The aims of our current research are on the skeletal analysis of the Pericú and the paleobiology of hunter-gatherer development in northern Mexico. Among other research goals, we are matching information collected from craniometric analyses with post-cranial measurements to better understand the skeletal size, shape, and robusticity of these isolated early Amerindians. Our intention is to understand how these individuals interacted with, and adapted to, an isolated environment in the southern Cape Region of Baja California. In this sense, our project is original and innovative, since it does not privilege the information that the skull gives us over what the rest of the body gives us, or vice versa. We are studying the body and skull of these individuals together, viewing them both as integral systems. Generally, bioanthropological studies tend to isolate or disarticulate the body to study its parts in a more practical, but isolated, way. We believe that the above is not only incorrect, but that it is illogical to continue maintaining the classical methodology of specialization in the face of a more integrated approach.
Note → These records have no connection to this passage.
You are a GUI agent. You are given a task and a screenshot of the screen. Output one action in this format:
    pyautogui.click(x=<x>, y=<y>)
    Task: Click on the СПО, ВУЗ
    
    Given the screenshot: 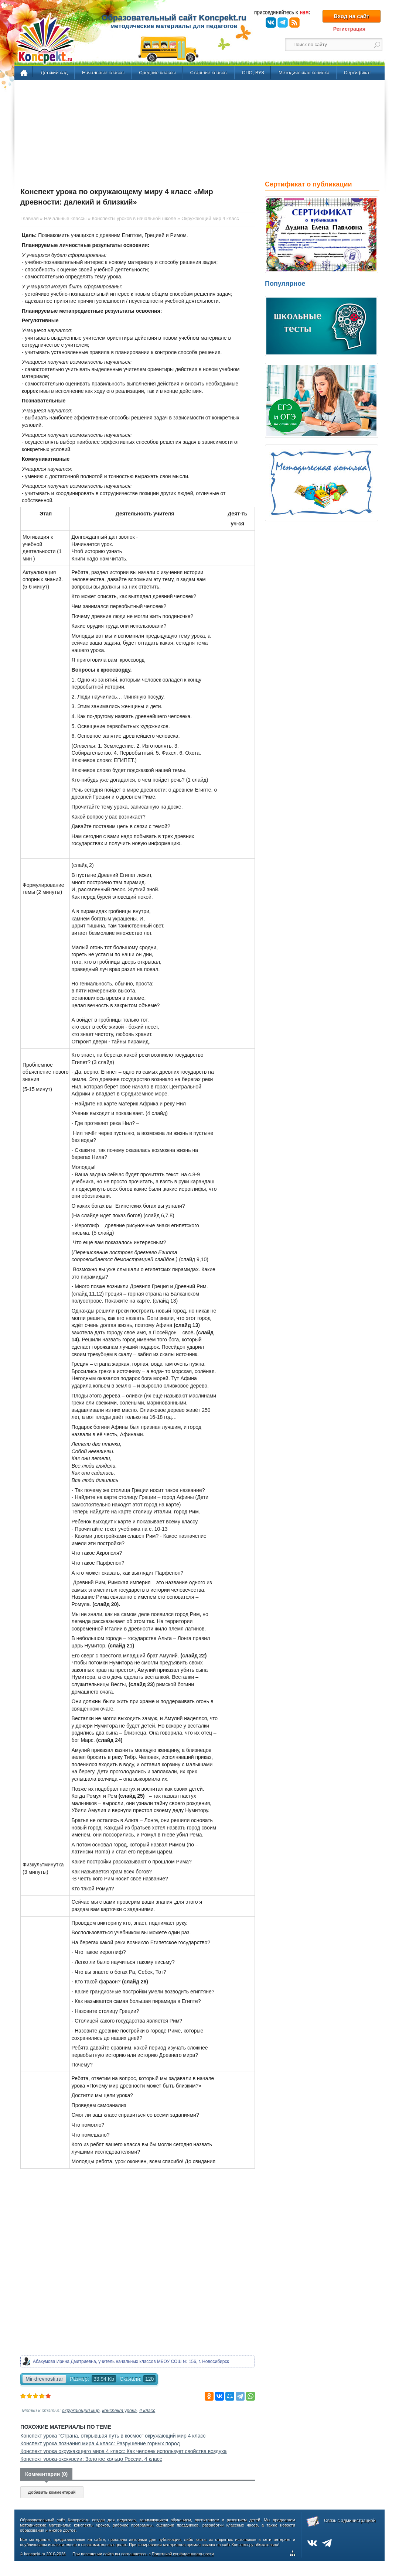 What is the action you would take?
    pyautogui.click(x=253, y=72)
Preliminary results of our research will be presented at the annual meetings of the American Association of Physical Anthropologists in Cleveland, OH, this year (2019).
A better understanding on these early, isolated Amerindian individuals is critical for better understanding the peopling of the Americas, and the great diversity of Mexico’s prehistory (primarily of the northern territory). We are grateful for the current support from the National Science Foundation and the National Institute of Anthropology and History in Mexico.